*** Opening MATERIAL SUPPLIED ***

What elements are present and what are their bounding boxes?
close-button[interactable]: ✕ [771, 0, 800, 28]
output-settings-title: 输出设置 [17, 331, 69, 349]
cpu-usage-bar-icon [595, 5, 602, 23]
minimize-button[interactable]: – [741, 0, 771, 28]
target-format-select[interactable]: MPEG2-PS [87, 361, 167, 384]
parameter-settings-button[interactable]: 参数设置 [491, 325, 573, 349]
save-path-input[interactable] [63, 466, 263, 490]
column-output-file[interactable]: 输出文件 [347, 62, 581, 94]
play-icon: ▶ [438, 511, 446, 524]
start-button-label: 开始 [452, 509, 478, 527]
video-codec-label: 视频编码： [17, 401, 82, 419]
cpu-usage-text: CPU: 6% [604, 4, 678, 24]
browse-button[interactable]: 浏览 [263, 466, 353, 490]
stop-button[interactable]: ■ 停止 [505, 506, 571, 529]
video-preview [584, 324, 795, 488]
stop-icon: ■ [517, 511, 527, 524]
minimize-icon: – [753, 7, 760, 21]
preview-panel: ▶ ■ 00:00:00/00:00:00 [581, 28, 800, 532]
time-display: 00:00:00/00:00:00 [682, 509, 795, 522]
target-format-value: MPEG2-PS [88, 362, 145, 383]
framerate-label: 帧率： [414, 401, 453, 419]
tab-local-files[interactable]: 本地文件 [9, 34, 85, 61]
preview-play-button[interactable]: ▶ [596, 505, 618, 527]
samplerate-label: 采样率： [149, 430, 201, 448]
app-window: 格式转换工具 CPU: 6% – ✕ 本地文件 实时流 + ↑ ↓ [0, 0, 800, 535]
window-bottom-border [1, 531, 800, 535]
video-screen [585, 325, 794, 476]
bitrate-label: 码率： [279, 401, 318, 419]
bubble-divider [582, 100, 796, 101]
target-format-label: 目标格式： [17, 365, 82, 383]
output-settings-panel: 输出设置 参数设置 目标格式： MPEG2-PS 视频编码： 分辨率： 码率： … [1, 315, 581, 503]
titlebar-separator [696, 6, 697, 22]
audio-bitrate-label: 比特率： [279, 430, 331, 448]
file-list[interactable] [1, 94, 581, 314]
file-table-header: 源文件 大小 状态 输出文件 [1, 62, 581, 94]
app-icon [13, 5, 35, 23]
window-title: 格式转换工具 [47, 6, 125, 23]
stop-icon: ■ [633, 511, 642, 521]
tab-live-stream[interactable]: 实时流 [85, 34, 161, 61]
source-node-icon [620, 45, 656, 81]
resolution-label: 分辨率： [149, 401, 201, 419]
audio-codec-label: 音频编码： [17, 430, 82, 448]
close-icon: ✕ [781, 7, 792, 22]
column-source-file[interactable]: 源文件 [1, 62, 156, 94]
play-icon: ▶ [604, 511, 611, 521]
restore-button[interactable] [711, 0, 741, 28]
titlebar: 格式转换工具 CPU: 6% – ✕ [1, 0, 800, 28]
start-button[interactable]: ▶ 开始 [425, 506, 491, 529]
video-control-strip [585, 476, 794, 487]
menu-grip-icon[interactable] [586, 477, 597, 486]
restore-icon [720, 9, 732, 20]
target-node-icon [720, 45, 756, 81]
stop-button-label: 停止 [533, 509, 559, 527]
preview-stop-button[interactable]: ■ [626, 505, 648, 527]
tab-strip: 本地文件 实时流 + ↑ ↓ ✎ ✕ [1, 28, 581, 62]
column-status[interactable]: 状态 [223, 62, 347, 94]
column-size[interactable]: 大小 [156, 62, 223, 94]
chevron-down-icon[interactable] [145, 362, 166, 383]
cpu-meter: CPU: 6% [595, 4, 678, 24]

*** Closing MATERIAL SUPPLIED ***

> YOUR OBJECTIVE: Within the data above, how many lines include the word "strip"? Respond with the number only.

> OUTPUT FOR THIS TASK: 2